* _AIM OF THE TASK_:
The response must consist of the lines below from the one with "The height and width of the screenshot is (955, 1179)." through the one with "Locate an element", exactly as they appear and with both ends kept.

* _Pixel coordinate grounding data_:

----

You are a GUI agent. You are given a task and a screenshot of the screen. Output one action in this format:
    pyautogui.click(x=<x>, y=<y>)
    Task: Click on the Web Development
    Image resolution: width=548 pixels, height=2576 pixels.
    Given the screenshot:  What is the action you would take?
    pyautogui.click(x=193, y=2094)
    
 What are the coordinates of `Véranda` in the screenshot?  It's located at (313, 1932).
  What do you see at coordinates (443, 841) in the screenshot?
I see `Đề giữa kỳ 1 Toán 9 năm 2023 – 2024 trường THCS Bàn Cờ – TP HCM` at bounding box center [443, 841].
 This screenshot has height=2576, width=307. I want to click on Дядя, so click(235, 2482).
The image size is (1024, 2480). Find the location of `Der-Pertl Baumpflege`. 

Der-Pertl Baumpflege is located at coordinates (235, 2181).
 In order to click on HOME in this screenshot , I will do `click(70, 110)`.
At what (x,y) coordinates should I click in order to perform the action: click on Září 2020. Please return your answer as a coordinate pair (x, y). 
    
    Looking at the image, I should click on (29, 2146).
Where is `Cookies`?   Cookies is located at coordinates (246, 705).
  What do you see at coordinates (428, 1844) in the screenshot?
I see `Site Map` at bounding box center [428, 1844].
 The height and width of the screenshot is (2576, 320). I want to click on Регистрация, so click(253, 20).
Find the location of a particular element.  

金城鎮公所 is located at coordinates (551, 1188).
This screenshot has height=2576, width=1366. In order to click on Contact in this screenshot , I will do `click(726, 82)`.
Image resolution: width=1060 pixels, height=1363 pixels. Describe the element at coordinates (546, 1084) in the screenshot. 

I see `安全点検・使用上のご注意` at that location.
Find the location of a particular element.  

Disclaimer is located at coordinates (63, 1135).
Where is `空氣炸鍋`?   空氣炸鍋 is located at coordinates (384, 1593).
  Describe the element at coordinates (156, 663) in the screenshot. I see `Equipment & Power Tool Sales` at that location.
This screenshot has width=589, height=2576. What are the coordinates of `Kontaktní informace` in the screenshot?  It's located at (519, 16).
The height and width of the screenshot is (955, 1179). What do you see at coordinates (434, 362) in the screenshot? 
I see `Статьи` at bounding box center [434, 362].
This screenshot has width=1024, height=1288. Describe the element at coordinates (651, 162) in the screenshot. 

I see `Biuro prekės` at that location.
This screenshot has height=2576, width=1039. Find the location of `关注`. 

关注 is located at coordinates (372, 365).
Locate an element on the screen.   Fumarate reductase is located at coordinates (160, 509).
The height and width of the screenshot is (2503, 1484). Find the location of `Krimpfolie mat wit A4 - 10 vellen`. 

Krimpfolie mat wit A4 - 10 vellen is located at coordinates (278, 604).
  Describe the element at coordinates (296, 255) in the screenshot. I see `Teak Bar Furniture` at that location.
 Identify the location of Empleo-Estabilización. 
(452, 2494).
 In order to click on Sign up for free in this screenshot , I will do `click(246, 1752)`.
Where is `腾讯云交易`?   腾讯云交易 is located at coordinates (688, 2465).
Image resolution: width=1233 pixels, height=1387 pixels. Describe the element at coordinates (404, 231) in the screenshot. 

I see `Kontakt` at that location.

----

* _RESPONSE TO THIS EXERCISE_:
The height and width of the screenshot is (955, 1179). What do you see at coordinates (434, 362) in the screenshot? 
I see `Статьи` at bounding box center [434, 362].
This screenshot has width=1024, height=1288. Describe the element at coordinates (651, 162) in the screenshot. 

I see `Biuro prekės` at that location.
This screenshot has height=2576, width=1039. Find the location of `关注`. 

关注 is located at coordinates (372, 365).
Locate an element on the screen.   Fumarate reductase is located at coordinates (160, 509).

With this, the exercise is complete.